This post is a part of a series on #Climate2019
It’s holiday season; a time for tea, hot chocolate, and staying home under the blankets. And as you watch your Hallmark movies/listen to Christmas carols/scroll through social media, you’ll likely be inundated with ads from fossil fuel companies and industry groups, each claiming to be part of a clean, green, new energy future.
ExxonMobil wants you to know it’s still investing in biofuels (still waiting for that scale up!), Chevron can’t wait to share that it installed electric vehicle charging stations at five (just five) gas stations in California, and BP really, really wants to help you lower your carbon footprint. The American Petroleum Institute (API), the oil and gas industry group behind the rollback of the Environmental Protection Agency’s (EPA) oversight of methane emissions, is pushing natural gas like it’s sliced bread and in no way responsible for the majority of methane emissions (it is). Our research, however, has proven these talking points to be nothing more than window dressing, and we’ll be watching for more of it in 2020.
But is this climate action, or just greenwashing?
It’s really just greenwashing–these companies are deliberately misleading consumers about how environmentally friendly they are. In the ever-present challenge to parse what oil and gas companies say on climate from what they do on climate, we’ve found that the major oil and gas companies are still failing to act on climate change. In fact, they’re still overwhelmingly pouring investments into pumping out fossil fuels.
ExxonMobil’s investments into low-emission research and development since 2000 ($9 billion)–a number it loves to include in every climate or sustainability report–amount to less than 2% of the money the company invested in capital and exploration ($469 billion) over the same time period.
BP, which committed $200 million in 2018 to Lightsource, a large-scale solar company, dwarfed that investment with a full $25 billion on capital and exploration in the same year. This is a lot of money to put towards keeping the status quo of fossil fuel extraction, compared with very little being put towards the low-carbon transition.
There’s also the recent effort to strip the EPA of its right to oversee methane emissions, despite several investigations showing that oil and gas companies are venting and flaring–directly releasing methane or burning it and releasing carbon dioxide–more than ever. Even though some companies have publicly opposed the rollback, the industry as a whole, through API–-which counts those opposing companies as members and leaders–-is still pushing forward and doing the dirty work.
ConocoPhillips decided to stay silent on the issue, effectively letting its leadership role in API speak for the company. While API has claimed to have methane emissions under control through voluntary efforts, a peer-reviewed study found that the industry has been underestimating methane emissions by at least 60%.
Investors, and everyone else, are getting impatient
It’s no accident that oil and gas companies are pouring money into a full-on charm offensive. It’s been a rough year for the industry. They’re facing growing activist and legal pressure from communities, state Attorneys General, one industry, and the Philippines Human Rights Commission. The Climate Risk Disclosure Act passed through the House Financial Services Committee and will likely have a floor vote in the new year.

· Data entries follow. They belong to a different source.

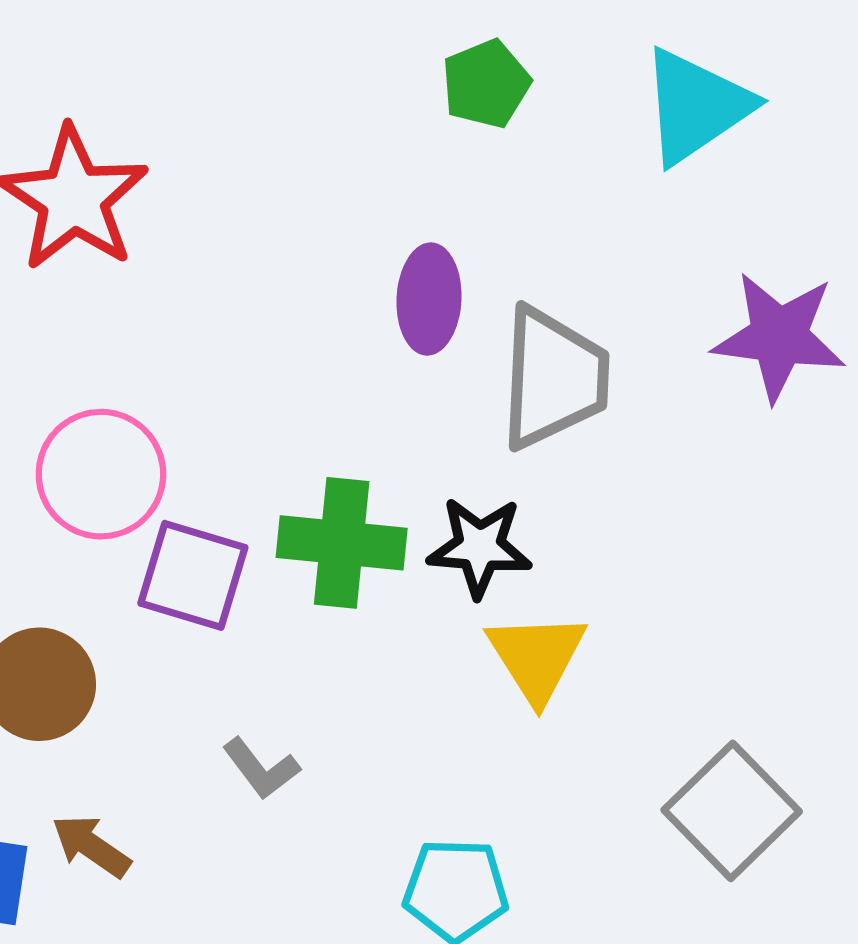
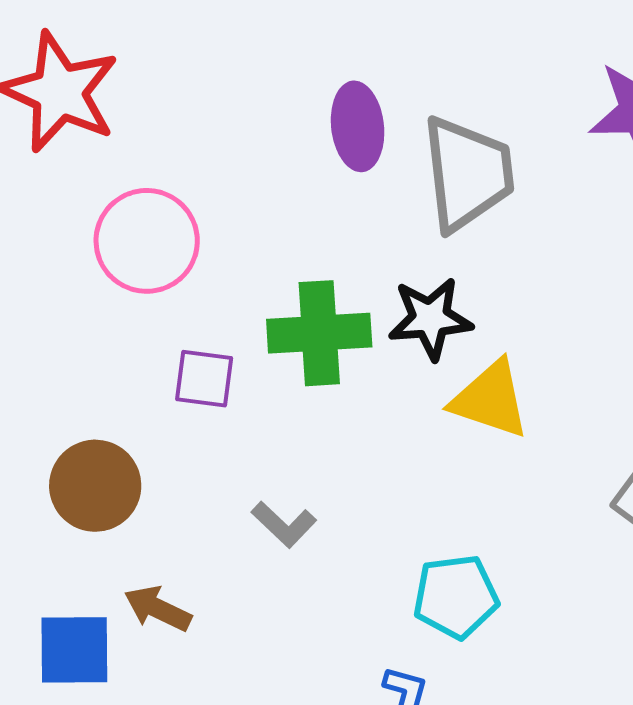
pink circle: (101, 474) -> (147, 241), moved
purple square: (193, 575) -> (204, 379), size x0.7
yellow triangle: (537, 657) -> (490, 399), turned -30

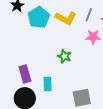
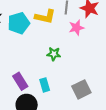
cyan pentagon: (39, 17) -> (19, 23), turned 30

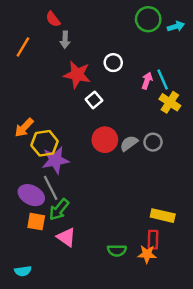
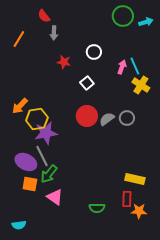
red star: (77, 75) -> (64, 62), size x0.6
white square: (94, 100) -> (87, 83), moved
orange star: (147, 254) -> (139, 211), moved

BP’s attempt to push the narrative of personal responsibility backfired hard, as the public increasingly embraces corporate climate accountability. UCS and ten other organizations called for companies to meet new standards for corporate leadership on climate. And 200 investors, with a combined $6.5 trillion in assets under management, urged companies to ensure their corporate and trade association lobbying is consistent with their support for climate action. So, of course, fossil fuel companies are emptying their 2019 coffers with a barrage of ads and messages aimed at making you think they’ve really changed their ways this time.
What we’re watching in the 2020 shareholder season
My colleagues Kathy Mulvey and Peter Frumhoff joined with Myles Allen of the University of Oxford to publish a new article in the Bulletin of the Atomic Scientists outlining recommendations to investors for holding fossil fuel companies accountable to the science of meeting the Paris Agreement’s global temperature goals.
Building on the Oxford Martin Principles, which provide a scientific framework for engagement between climate-conscious investors and companies across the global economy, the authors argue that climate-conscious investors should insist that fossil fuel companies commit to achieving net zero absolute carbon dioxide emissions by midcentury—and conduct all activities in ways that are verifiably consistent with this commitment. Put simply, investors must expect more, question more, and tolerate less from fossil fuel companies—and tell them to swiftly get on board with climate action, or get out of the way.
As illustrated above, company greenwashing techniques have become more sophisticated (and prevalent) in the last few years, requiring investors, media, policy-makers, and the public to wade through financial documents to really find the crux of what the companies are doing versus what they’re advertising. As ExxonMobil, Chevron, BP, Shell, and others start to release financial data starting in early 2020, UCS will be watching out for increases in capital and exploration spending, better disclosure into low-carbon R&D, and trade association membership. We’ll also be reading through climate risk reports with a fine-tooth comb, again, to determine how accurate and robust the reports really are.
We look forward to momentarily escaping the spreadsheets, financial disclosures, and annual reports to bring you our findings in the new year. Happy Holidays!